Singapore — Workers’ Party MP Raeesah Khan, who is expecting her second child, has taken to social media to thank Compassvale residents she met during the recent walkabout for wishing her a safe delivery.
Ms Khan, who is responsible for that part of Sengkang GRC, added on her Facebook and Instagram pages that many of the residents she met at Compassvale Crescent at the weekend “were very grateful for the cleaners who work hard everyday to keep the estate clean”.
She said: “Everyone I met wished me good health and safe delivery, which is so lovely!
“Just shows how caring people in Compassvale are and how the kampung spirit is still truly alive.”
Ms Khan made history when the WP team won in Sengkang GRC in this year’s General Election because she became not only the first female Malay opposition MP but also, at 26, the youngest of all the MPs.
She turned 27 on Nov 10.
Ms Khan married in 2018 and had her first child, a son, on July 12, 2019. While she has kept her home life relatively private, she has at times shared photos of her little boy, writing on Oct 24, “Chasing after a toddler is not easy.”
While her baby bump was not obvious during the campaign period, her pregnancy became obvious by the time Parliament opened. But being pregnant has not prevented the new MP from going around meeting residents and seeing what kind of assistance they need.
Early in October, she went around a Compassvale estate with new volunteers, one of whom had just given birth and another who had twin daughters. “We bonded over the joys (and woes) of parenthood,” she wrote.
Ms Khan, who has also shared that she started her journey with the WP as a case writer for party chief Pritam Singh at Meet-the-People Sessions (MPS), has been an activist since her teenage years.
Speculation that she would contest in this year’s elections began in January when she was spotted with WP members handing out party leaflets at a walkabout in the Punggol region.
The daughter of former presidential aspirant Farid Khan, the freelance digital marketing consultant and social activist is also the founder of the Reyna Movement, a non-profit organisation to empower women through community engagement and up-skilling programmes as well as to support refugees.
In 2019, Ms Khan was featured as one of the “Changemakers” in Cleo magazine.
However, controversy hounded Ms Khan during the election campaign period in July this year when two police reports were filed against her concerning comments she made online in 2018 on race and religion. Ms Khan issued an apology hours after the police confirmed that reports had been filed against her on July 5. She also said she would fully cooperate in police investigations.
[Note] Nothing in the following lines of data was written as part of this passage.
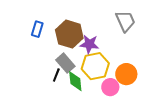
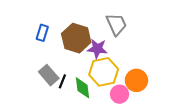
gray trapezoid: (125, 21) -> (116, 24), moved
gray rectangle: (65, 63) -> (49, 75), moved

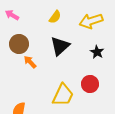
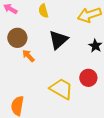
yellow semicircle: (55, 17) -> (43, 11), moved, turned 128
yellow trapezoid: (63, 95) -> (61, 89), turned -85

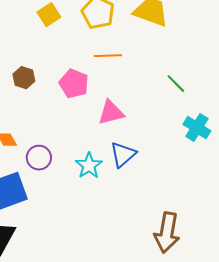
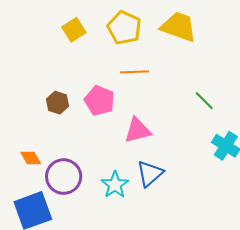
brown hexagon: (24, 78) -> (57, 103), moved
purple circle: (39, 158) -> (64, 177), size x1.4

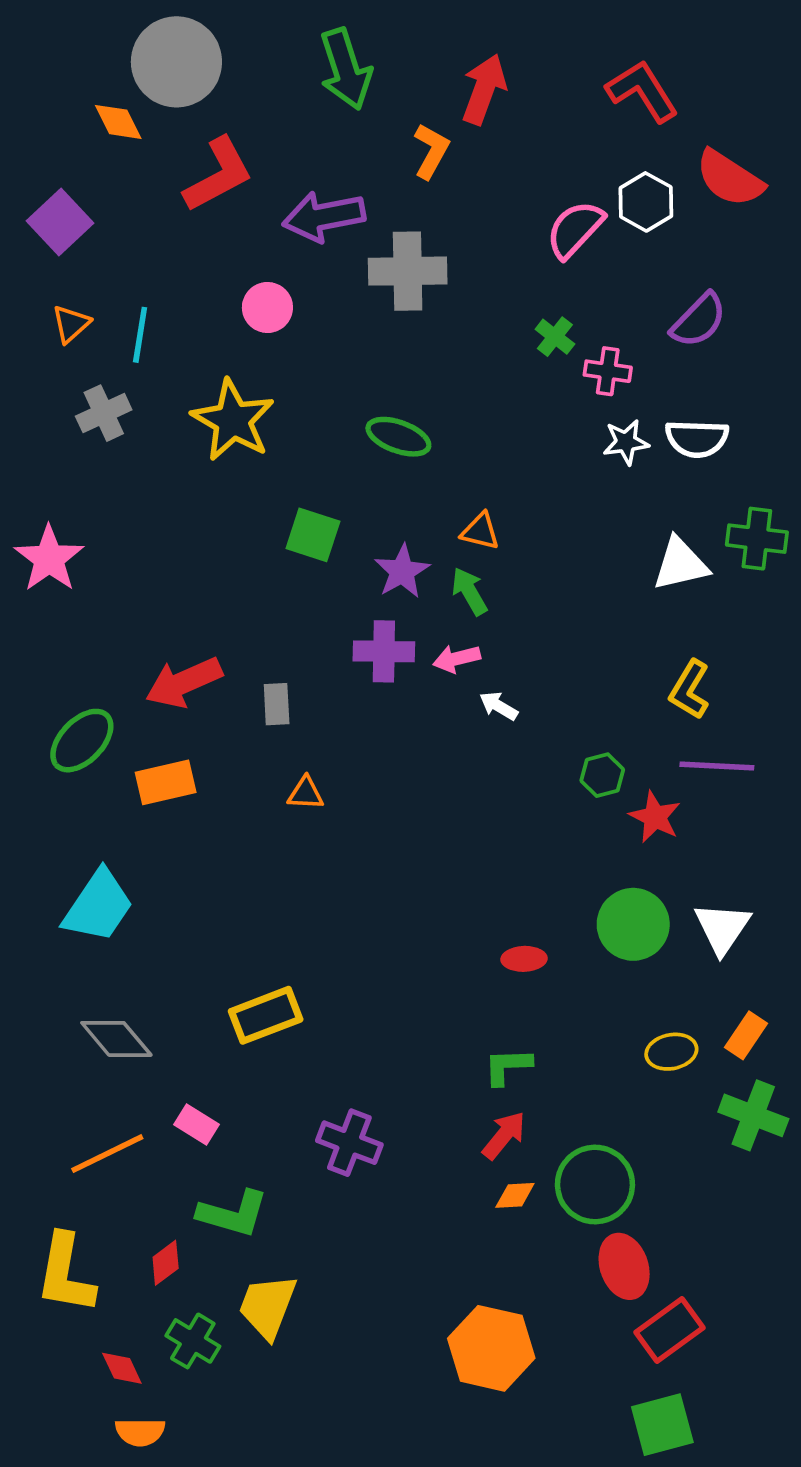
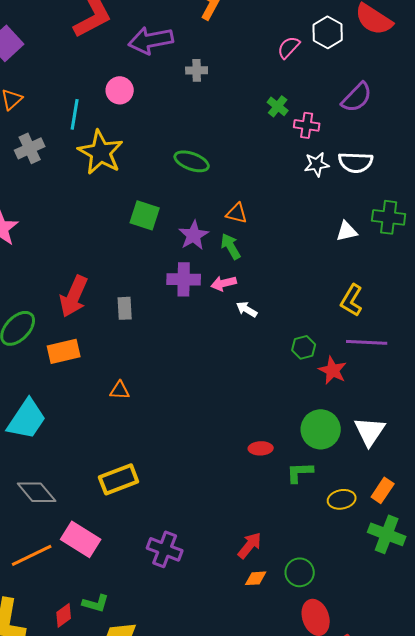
pink semicircle: (575, 229) -> (289, 47), size x0.7
gray cross: (408, 271) -> (197, 70), size x0.5
cyan line: (140, 335) -> (75, 114), moved
white triangle: (680, 564) -> (347, 231), size x0.7
red arrow: (184, 682) -> (74, 296), turned -42
orange triangle: (306, 793) -> (120, 390), moved
green L-shape: (508, 1066) -> (300, 472), moved
pink rectangle: (196, 1124) -> (81, 539), size x1.6
green circle: (595, 1184) -> (300, 572), size x0.7
green L-shape: (233, 1214) -> (96, 603), moved, size x0.7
And while the People’s Action Party issued a statement the next day asking the WP to clarify its stand on Ms Khan, she received the full support of the party and continued with the campaign.
Rather than dampening support from the public, many, including those online, began to support Ms Khan even more and to criticise the police reports.
And the WP’s Sengkang slate of lawyer He Ting Ru, economist Jamus Lim, research analyst Louis Chua and Ms Khan went on to win in the elections, defeating the PAP team in the biggest upset of the polls, winning 52.13 per cent of the vote in the GRC.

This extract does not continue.